1) To get our economy going and creating good-paying jobs, we first need to stop trying to pick winners or losers, and giving tax breaks to corporations that ship jobs elsewhere. We have to treat taxpayer dollars with respect, by ensuring that we hold ourselves accountable for everything we do to keep and attract businesses.

Second, we need to build on our competitive advantages as a state, starting with our highly-educated and productive workforce.  We need to simplify small-business regulations, and encourage towns to develop their own “one-stop shops” for helping entrepreneurs find the resources they need to start companies locally.

Finally, we need to reinvest in our communities, by prioritizing the funds that we do have for cleaning up contaminated brownfields; working with the University of Connecticut, Yale University, and other higher education partners to develop advanced-manufacturing and bioscience centers of research, innovation, and excellence; and promoting transit-oriented development to stimulate downtown neighborhoods.

2) In speaking to voters at their doors, two issues that come up frequently are the state budget and health care. Connecticut must move away from piecemeal solutions and adopt a long-term fiscal strategy. We must get spending under control and spending should be prioritized based upon need. The legislature should frequently evaluate the effectiveness of programs they fund. State agencies must be held accountable by providing reports and detailed requests before the Legislature makes final spending decisions. Particular attention must be paid to eliminating waste and duplication of efforts. As a state representative, I supported requiring performance measures of state agencies/commissions before approving any spending. In order to determine ways to economize, so that tax dollars are used wisely, I will look toward regionalization where feasible, changing how projects are put out to bid, implementing changes in the school construction process and consulting with employees to find savings. By maximizing savings, we can provide services to our most vulnerable populations, fund education, address infrastructure needs and stay within budget.

Health care is essential.  It should be affordable for all, including those who suffer from pre-existing conditions. Our Legislature needs to monitor health insurance increases and demand justification for any requested increases. I support measures to lower prescription drug costs and as a state representative supported Conn Pace and the Medicare Savings program the reduced drug costs for seniors. Possible changes at the federal level regarding pre-existing conditions and essential benefits will make it more important that states step in to protect the right to affordable health care.

3) One of the reasons I decided to run for this senate seat is my concern about the gridlock that I observed over the past two years.

In my time as a state representative, once the election was over I was a representative of the people regardless of party. I worked closely with the Republican administrations in my towns to address their needs and to solve problems.

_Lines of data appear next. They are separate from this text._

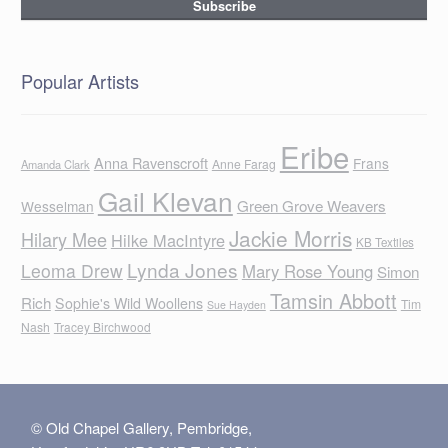
Popular Artists
Eribe
Anna Ravenscroft
Frans
Anne Farag
Amanda Clark
Gail Klevan
Green Grove Weavers
Wesselman
Jackie Morris
Hilary Mee
Hilke MacIntyre
KB Textiles
Lynda Jones
Leoma Drew
Mary Rose Young
Simon
Tamsin Abbott
Rich
Sophie's Wild Woollens
Tim
Sue Hayden
Nash
Tracey Birchwood
© Old Chapel Gallery, Pembridge,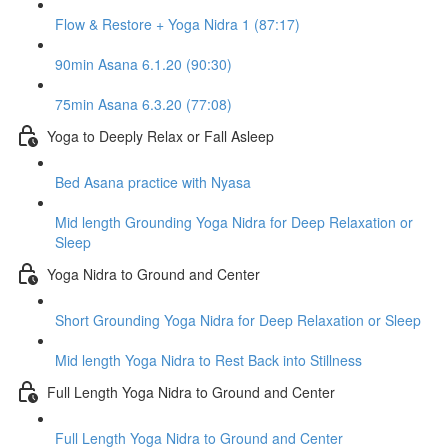
Flow & Restore + Yoga Nidra 1 (87:17)
90min Asana 6.1.20 (90:30)
75min Asana 6.3.20 (77:08)
Yoga to Deeply Relax or Fall Asleep
Bed Asana practice with Nyasa
Mid length Grounding Yoga Nidra for Deep Relaxation or
Sleep
Yoga Nidra to Ground and Center
Short Grounding Yoga Nidra for Deep Relaxation or Sleep
Mid length Yoga Nidra to Rest Back into Stillness
Full Length Yoga Nidra to Ground and Center
Full Length Yoga Nidra to Ground and Center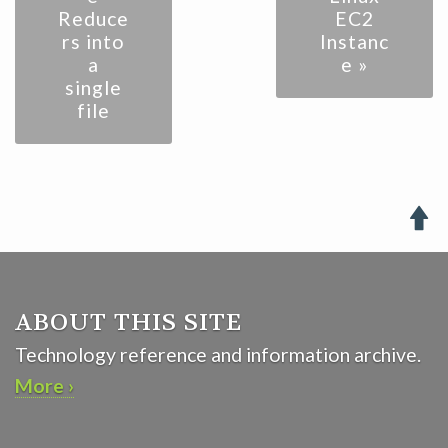
Reduce
EC2
rs into
Instanc
a
e »
single
file

ABOUT THIS SITE
Technology reference and information archive.
More ›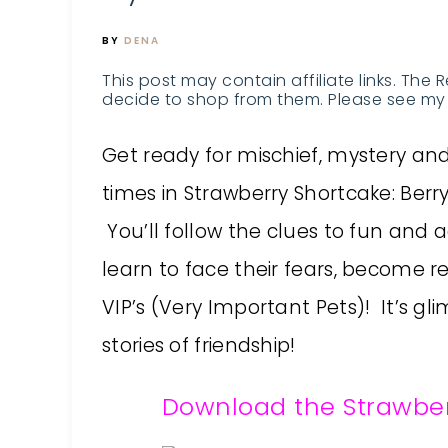
BY
DENA
This post may contain affiliate links. The 
decide to shop from them. Please see my 
Get ready for mischief, mystery a
times in Strawberry Shortcake: Berry 
You’ll follow the clues to fun and
learn to face their fears, become r
VIP’s (Very Important Pets)! It’s gl
stories of friendship!
Download the Strawber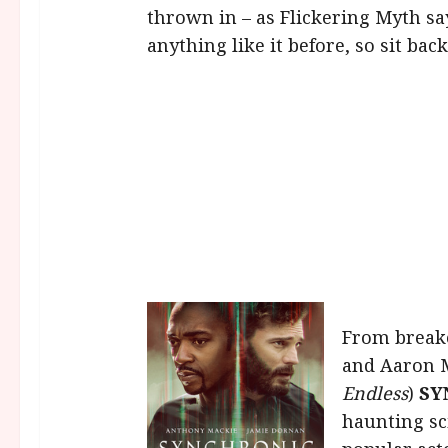
thrown in – as Flickering Myth say
anything like it before, so sit ba
From break
and Aaron 
Endless
)
SY
haunting sc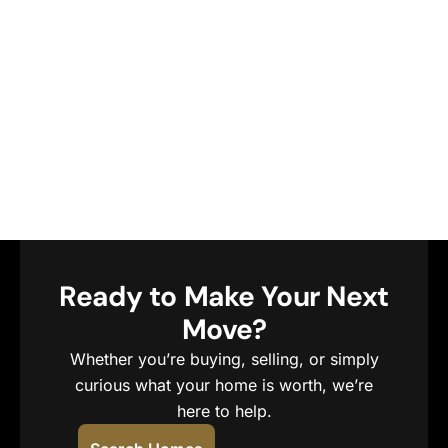
Ready to Make Your Next
Move?
Whether you’re buying, selling, or simply
curious what your home is worth, we’re
here to help.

My experience has shown that taking extreme positions and failure to work with people regardless of party disadvantages your district when it comes to funding for education and grants.

Building relationships is an important political skill and working with people is critical to being an effective senator. Communicating frequently with town officials is key to success.

Together with the three Southington state representatives, we can advocate with the leadership of the Senate and the House on behalf of Southington to assure that Southington is being treated fairly.